WHAT IS BEING ASKED
Produce word for word the lines of the data below running from the one that has "with powerful nootropics to help you focus." to the one that has "to continue for", inclusive, and no others.

Collected data:
::::
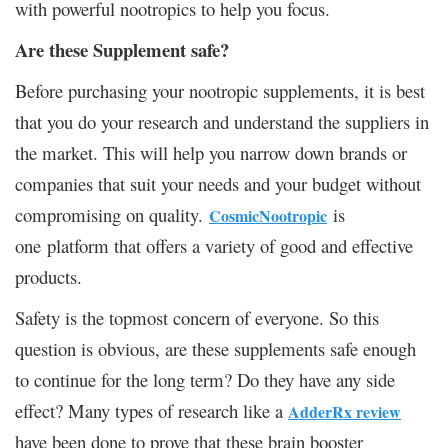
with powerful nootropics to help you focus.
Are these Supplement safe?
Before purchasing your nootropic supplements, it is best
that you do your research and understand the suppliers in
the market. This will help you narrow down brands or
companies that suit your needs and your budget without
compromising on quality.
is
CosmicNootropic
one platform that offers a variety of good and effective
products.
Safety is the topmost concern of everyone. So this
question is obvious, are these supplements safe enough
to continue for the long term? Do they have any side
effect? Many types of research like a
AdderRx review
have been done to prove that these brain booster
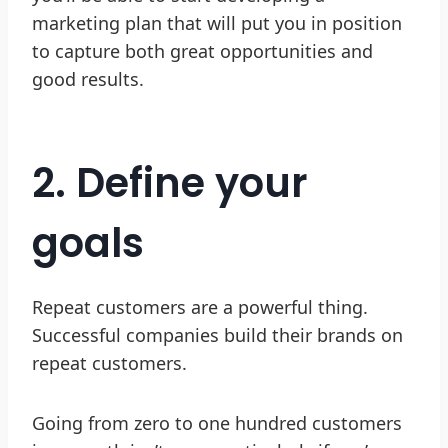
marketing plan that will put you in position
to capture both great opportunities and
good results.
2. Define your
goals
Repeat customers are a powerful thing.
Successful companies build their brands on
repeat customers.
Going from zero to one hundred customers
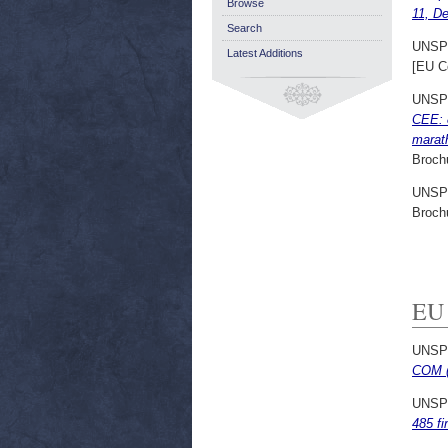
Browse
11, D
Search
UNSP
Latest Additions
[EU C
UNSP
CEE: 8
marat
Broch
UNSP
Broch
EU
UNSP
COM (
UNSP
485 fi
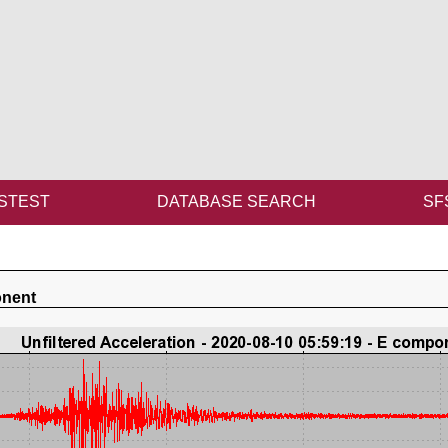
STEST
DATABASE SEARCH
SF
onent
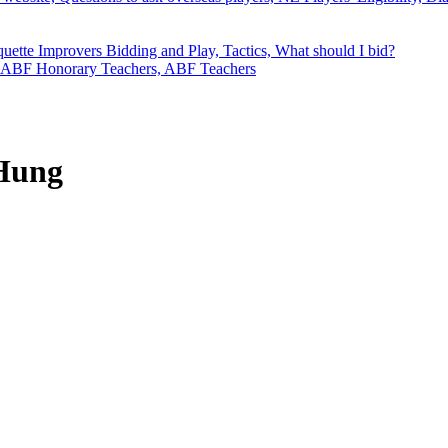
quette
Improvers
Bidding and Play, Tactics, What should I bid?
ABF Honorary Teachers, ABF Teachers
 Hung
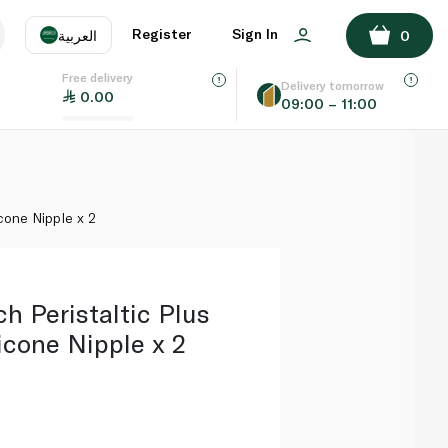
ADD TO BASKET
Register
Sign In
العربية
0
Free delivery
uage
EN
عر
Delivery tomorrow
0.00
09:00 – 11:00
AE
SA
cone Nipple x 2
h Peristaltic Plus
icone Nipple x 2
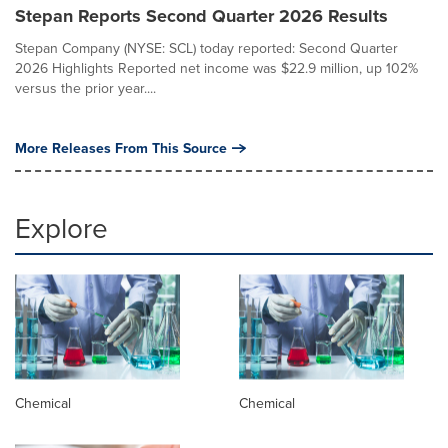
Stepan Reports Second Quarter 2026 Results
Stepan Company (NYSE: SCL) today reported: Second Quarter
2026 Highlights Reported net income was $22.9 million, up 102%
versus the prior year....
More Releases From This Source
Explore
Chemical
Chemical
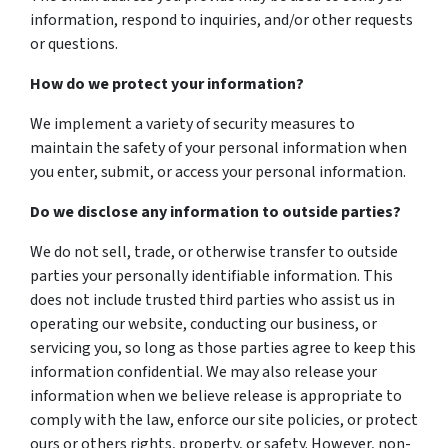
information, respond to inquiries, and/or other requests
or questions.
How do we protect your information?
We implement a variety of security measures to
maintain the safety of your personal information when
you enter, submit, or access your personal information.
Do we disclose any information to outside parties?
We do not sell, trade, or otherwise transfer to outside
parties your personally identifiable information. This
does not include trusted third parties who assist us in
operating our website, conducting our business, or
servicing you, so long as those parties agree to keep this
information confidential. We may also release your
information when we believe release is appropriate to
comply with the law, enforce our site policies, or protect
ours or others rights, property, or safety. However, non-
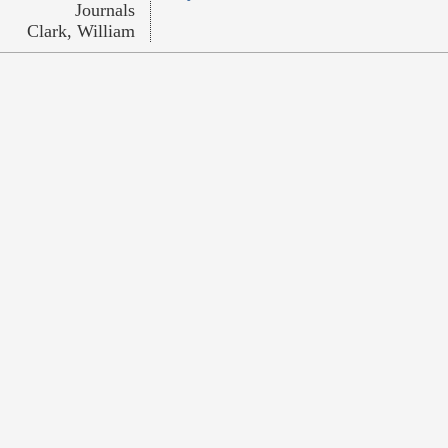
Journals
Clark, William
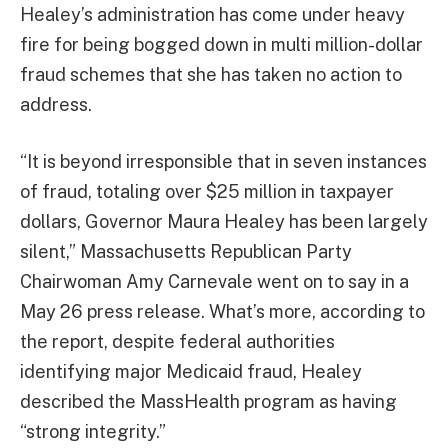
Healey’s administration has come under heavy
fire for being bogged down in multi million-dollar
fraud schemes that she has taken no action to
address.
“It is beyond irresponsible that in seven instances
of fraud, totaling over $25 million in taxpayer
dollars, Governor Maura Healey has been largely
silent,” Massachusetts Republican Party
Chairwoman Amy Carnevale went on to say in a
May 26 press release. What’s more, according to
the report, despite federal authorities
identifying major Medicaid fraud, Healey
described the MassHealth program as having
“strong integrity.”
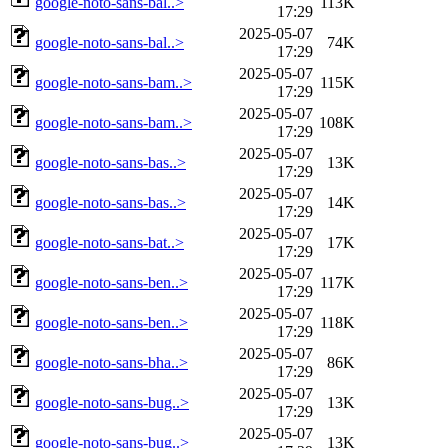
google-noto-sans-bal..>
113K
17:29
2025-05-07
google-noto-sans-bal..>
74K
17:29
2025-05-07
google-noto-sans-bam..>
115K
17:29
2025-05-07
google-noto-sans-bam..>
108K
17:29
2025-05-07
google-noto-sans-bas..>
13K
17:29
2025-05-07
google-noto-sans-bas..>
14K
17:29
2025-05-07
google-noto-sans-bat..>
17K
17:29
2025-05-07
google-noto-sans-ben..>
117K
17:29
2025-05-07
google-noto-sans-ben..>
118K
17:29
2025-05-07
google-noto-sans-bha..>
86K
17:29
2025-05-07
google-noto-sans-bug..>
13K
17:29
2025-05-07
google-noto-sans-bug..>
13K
::::
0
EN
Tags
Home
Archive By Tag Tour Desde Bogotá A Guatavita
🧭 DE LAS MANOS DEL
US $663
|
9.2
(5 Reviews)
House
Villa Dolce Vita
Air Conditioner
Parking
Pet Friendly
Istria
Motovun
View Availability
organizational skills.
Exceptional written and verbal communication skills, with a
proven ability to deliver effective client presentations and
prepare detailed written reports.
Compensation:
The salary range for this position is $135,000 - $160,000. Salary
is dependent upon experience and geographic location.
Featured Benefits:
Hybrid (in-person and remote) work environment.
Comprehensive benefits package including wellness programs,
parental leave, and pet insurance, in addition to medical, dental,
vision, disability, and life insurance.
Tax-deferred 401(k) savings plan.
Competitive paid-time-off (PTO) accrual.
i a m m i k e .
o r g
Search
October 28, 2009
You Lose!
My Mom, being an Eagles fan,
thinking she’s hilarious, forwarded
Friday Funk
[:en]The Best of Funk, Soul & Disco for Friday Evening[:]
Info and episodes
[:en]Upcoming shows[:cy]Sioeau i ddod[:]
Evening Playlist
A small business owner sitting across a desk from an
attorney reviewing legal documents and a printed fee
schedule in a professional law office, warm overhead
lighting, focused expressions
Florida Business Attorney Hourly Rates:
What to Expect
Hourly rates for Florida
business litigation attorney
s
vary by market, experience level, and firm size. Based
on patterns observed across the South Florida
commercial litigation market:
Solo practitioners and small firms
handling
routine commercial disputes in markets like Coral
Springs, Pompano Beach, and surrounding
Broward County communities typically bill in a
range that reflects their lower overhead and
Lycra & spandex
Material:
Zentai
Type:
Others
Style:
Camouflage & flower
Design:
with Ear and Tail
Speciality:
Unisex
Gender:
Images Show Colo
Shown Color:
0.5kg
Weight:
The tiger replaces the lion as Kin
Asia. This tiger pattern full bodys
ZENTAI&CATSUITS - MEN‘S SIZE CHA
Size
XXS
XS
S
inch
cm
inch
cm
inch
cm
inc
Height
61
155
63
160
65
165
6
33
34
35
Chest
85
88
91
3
::::
RESPONSE
with powerful nootropics to help you focus.
Are these Supplement safe?
Before purchasing your nootropic supplements, it is best
that you do your research and understand the suppliers in
the market. This will help you narrow down brands or
companies that suit your needs and your budget without
compromising on quality.
is
CosmicNootropic
one platform that offers a variety of good and effective
products.
Safety is the topmost concern of everyone. So this
question is obvious, are these supplements safe enough
to continue for the long term? Do they have any side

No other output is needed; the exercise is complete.